→ **TASK REQUIREMENTS**:
Only the lines from the one with "Zero Order Elimination Kinetic" through the last line of the material below belong in the answer, copied exactly and without pictures.

→ **MATERIAL SHOWN**:
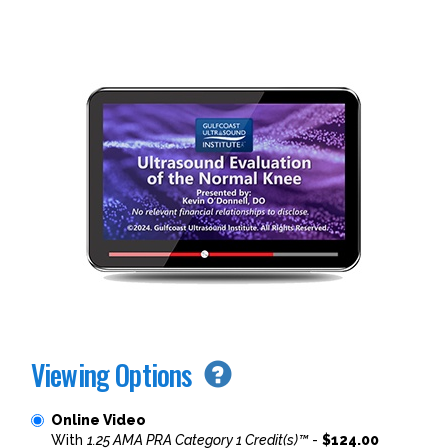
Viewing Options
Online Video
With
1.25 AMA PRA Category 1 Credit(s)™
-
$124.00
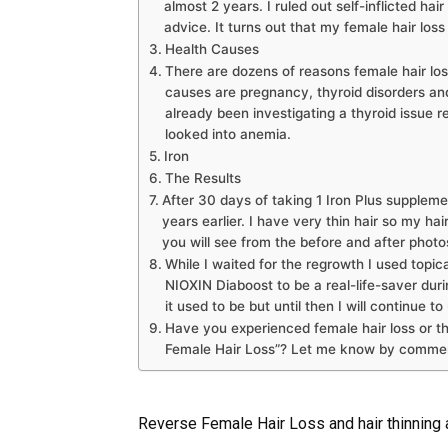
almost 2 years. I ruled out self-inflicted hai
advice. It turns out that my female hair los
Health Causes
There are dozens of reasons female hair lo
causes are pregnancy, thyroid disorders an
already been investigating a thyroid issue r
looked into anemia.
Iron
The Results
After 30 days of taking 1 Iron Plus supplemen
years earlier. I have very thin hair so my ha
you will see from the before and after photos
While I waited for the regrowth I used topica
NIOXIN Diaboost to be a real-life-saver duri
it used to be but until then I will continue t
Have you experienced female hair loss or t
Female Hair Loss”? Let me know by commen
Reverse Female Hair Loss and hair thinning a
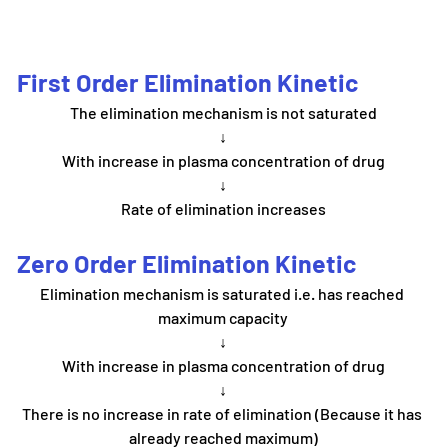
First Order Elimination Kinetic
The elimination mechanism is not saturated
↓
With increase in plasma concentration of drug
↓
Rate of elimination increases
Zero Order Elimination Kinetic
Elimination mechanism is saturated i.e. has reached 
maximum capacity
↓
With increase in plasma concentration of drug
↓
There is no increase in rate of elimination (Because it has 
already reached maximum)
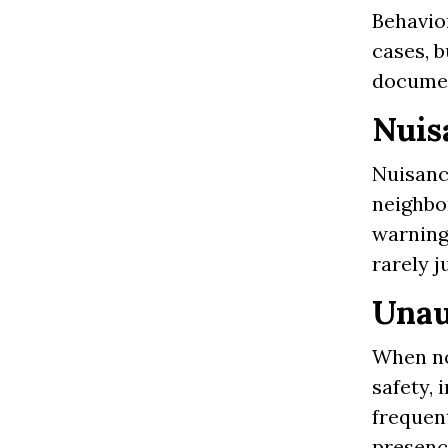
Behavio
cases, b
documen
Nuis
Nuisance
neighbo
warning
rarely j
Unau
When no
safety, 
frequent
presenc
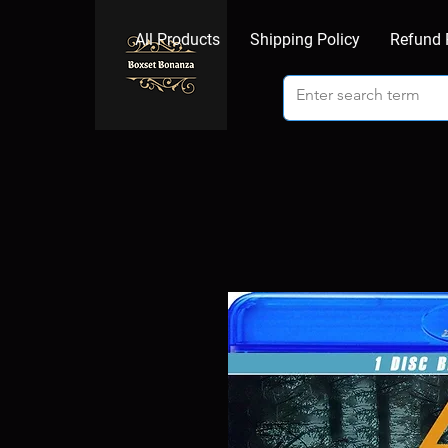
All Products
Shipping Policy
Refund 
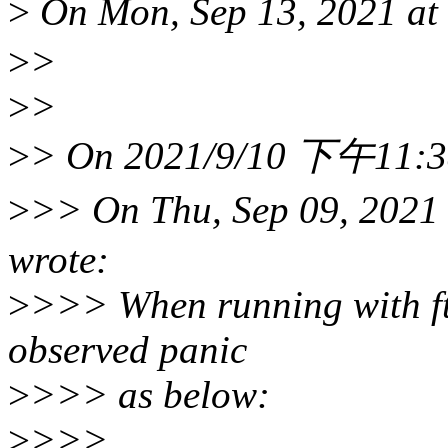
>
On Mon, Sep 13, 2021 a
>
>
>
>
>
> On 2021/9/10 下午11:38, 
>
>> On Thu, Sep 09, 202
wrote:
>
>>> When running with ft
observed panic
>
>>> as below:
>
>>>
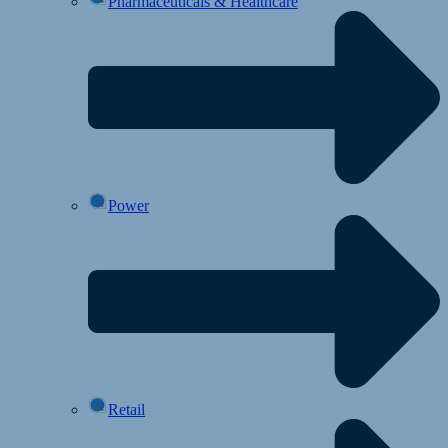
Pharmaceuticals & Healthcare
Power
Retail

→ **ANSWER BELOW**:
Zero Order Elimination Kinetic
Elimination mechanism is saturated i.e. has reached 
maximum capacity
↓
With increase in plasma concentration of drug
↓
There is no increase in rate of elimination (Because it has 
already reached maximum)
Behavio
cases, b
documen
Nuis
Nuisance
neighbo
warning
rarely j
Unau
When no
safety, 
frequent
presenc
All Products
Shipping Policy
Refund 
>
On Mon, Sep 13, 2021 a
>
>
>
>
>
> On 2021/9/10 下午11:38, 
>
>> On Thu, Sep 09, 202
wrote:
>
>>> When running with ft
observed panic
>
>>> as below:
>
>>>
Pharmaceuticals & Healthcare
Power
Retail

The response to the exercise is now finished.